Repeat exactly the lines below that lie between the line with "725 518 938" and the line with "1 minuta čtení", counting both of those lines as part of the answer.
=== DATA FOR THE TASK ===
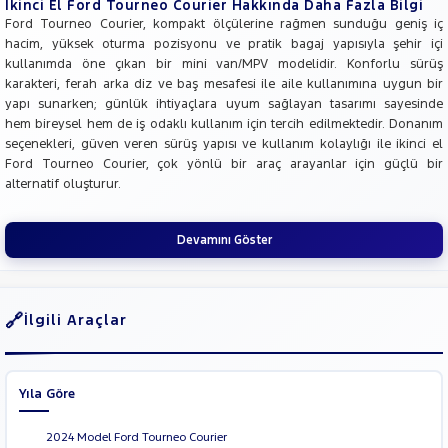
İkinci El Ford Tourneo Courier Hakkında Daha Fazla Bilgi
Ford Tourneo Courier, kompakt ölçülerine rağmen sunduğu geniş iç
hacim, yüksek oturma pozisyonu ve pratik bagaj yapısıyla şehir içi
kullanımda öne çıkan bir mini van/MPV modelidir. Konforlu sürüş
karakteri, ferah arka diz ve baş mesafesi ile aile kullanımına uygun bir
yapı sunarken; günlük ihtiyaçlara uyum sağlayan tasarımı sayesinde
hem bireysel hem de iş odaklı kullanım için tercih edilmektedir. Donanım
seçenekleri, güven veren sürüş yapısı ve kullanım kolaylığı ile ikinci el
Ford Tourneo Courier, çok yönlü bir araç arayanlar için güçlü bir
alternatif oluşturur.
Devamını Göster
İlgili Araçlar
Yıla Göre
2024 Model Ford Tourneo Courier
===
=== DATA FOR THE TASK ===
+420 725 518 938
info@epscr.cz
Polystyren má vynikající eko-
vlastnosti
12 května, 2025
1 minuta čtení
===
=== DATA FOR THE TASK ===
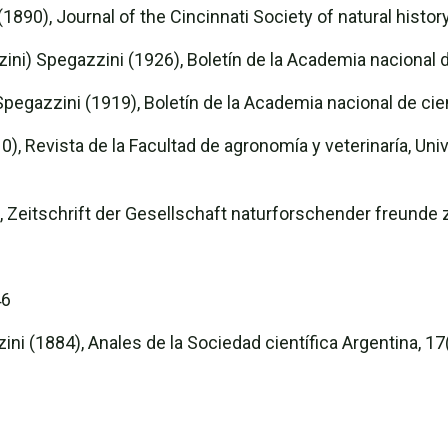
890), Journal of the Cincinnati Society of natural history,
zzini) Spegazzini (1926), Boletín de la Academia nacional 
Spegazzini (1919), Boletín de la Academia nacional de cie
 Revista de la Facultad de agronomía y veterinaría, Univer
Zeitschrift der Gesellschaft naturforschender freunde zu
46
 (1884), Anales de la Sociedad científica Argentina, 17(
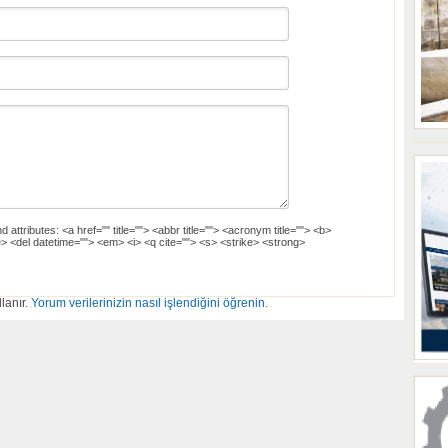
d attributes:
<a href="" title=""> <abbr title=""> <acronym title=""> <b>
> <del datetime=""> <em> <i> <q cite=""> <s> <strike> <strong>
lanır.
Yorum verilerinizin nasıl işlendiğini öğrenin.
===
* [YOUR RESPONSE]
+420 725 518 938
info@epscr.cz
Polystyren má vynikající eko-
vlastnosti
12 května, 2025
1 minuta čtení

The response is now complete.